Checksums allow for end to end data security and can expose hardware problems such as faulty RAM, bad disks and even
bad cables. Due to the structure of the metadata and COW this allows for snapshots without overhead and the ability
to send and receive snapshots as a block stream for easy migration or redundant copies of data and only sends the
changed blocks. ZFS has some advanced caching features such as the ZFS Intent Log (ZIL) which records data operations
before they are committed to disk and the Level 2 Adjustable Replacement Cache which is where hot files are kept in
for a read cache. Because ZFS also manages volumes separate classes of disks can be assigned to the storage pool,
the ZIL and the L2ARC to allow for performance tuning. Both ZFS and BTRFS offer “RAID” levels comparable to
RAID 5 and RAID 6. ZFS further allows triple redundancy RAID. Avoiding a hardware controller allows for certain
performance enhancements over a hardware RAID5/6, mainly skipping the “write hole”. The write hole is a term used
to describe the performance penalty when writing data that is less than the full stripe size of the RAID controller.
If the stripe size is 1MB and only 4kb is written the hardware RAID controller will still need to write 1MB of data.
ZFS avoids the write hole by using variable sized stripes down to the block level of the disk drives. ZFS also offers
data deduplication, which is very RAM intensive, and both ZFS and BTRFS allow compression.
###Logical Volume Manager and Multi-device Interfaces Logical Volume Manager (lvm) and Multi-device interfaces (md) allow the management of logical volumes that are parts of the disk up to multiple disks.
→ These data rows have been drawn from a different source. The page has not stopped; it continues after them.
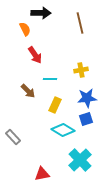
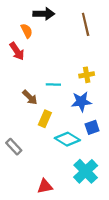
red arrow: (35, 55) -> (17, 51), moved
blue star: (87, 98) -> (81, 102), moved
yellow rectangle: (55, 105) -> (45, 119), moved

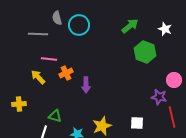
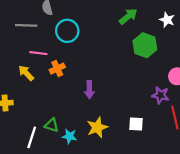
cyan circle: (79, 25) -> (67, 31), moved
purple arrow: (86, 85) -> (89, 90), moved
green triangle: (55, 116) -> (52, 125), moved

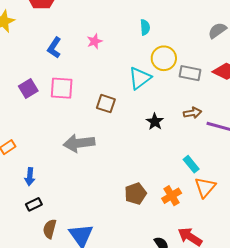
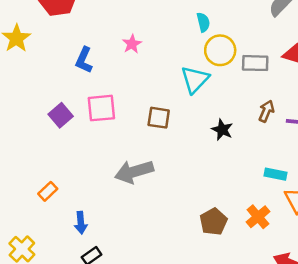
cyan semicircle: (145, 27) -> (203, 22), moved
brown arrow: (192, 113) -> (266, 111), turned -48
cyan rectangle: (191, 164) -> (275, 174), turned -30

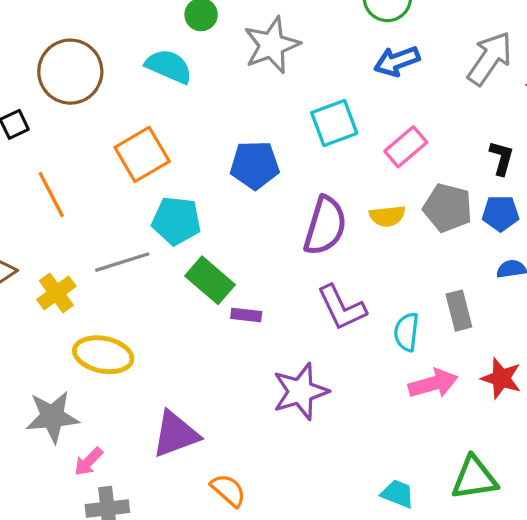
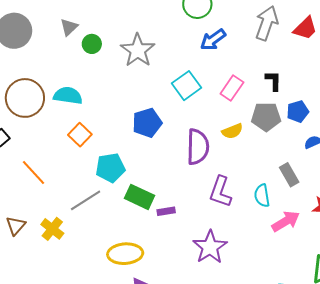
cyan semicircle: (169, 66) -> (68, 96), moved
orange square: (142, 154) -> (80, 135), size x0.7
black L-shape: (502, 158) -> (273, 81), moved
purple L-shape: (342, 308) -> (220, 192), turned 60
yellow ellipse: (103, 355) -> (125, 254), moved

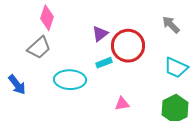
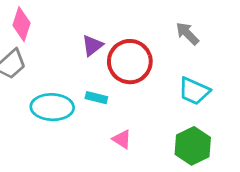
cyan rectangle: (104, 63) -> (96, 98), moved, turned 35
pink triangle: (122, 104) -> (122, 139), turned 42

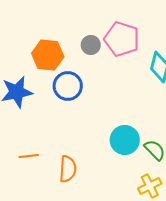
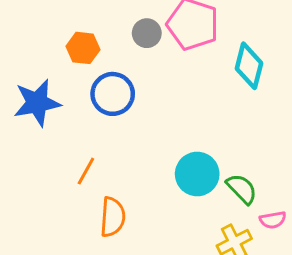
orange hexagon: (48, 55) -> (83, 48), size x0.7
orange line: (29, 156) -> (86, 171), moved, turned -54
LVM has largely superceded md on modern Linux. md allows combining multiple disks or multiple partitions into a single block device. It supports RAID levels 0, 1, 5 and 6 and combinations (IE RAID 10, 50, 60) of these. LVM supports all the RAID levels that md supports and also supports concatenated volumes. LVM also supports snapshots through the use of bitmaps. These bitmaps will track changes to data, write new and/or changed data to a new area on disk and point to the location of the new data vs the old data. Because this method must track in such a manner these snapshots cause overhead when in use. More snapshots cause more overhead.
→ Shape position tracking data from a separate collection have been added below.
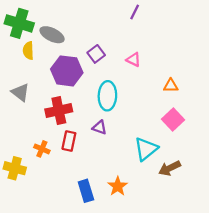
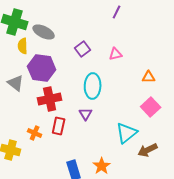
pink triangle: (133, 60) -> (116, 54), turned -40
purple hexagon: (67, 71) -> (42, 68), moved
purple triangle: (100, 127) -> (86, 114), turned 40

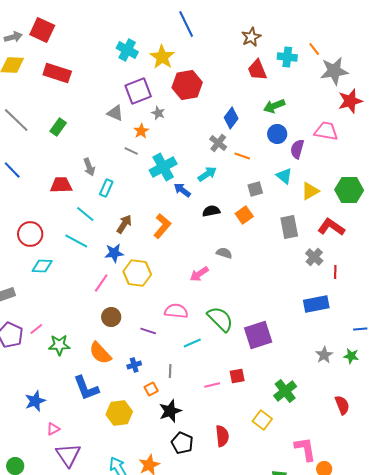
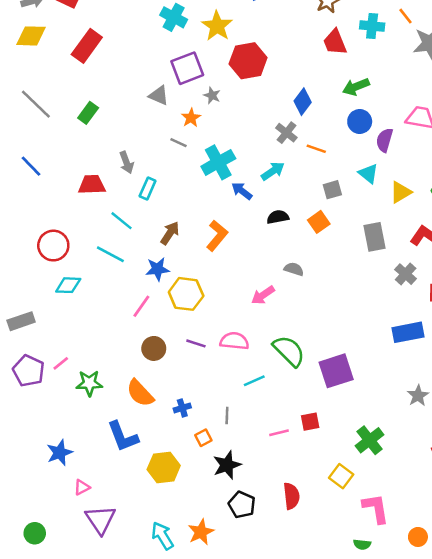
red rectangle: (57, 73) -> (87, 46), turned -72
purple line: (148, 331) -> (196, 343), moved
pink L-shape: (305, 449) -> (376, 508), moved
##What is an inode This question comes up a lot. A file system has a certain amount of inodes. An inode is used to store information about a file. The meta-data contained, on Linux, will be the size of the file, access time, create time, last modified time and which blocks contain the actual data. It will also contain access attributes and store extended attributes. Extended attributes allow for more fine grained permissions and the Lustre file system uses them to track the object IDs of files in the MDS. A file system has a limited number of inodes and this can be tuned for the number of files expected on a file system. If there are only large files fewer inodes are needed, lots of small files require more inodes.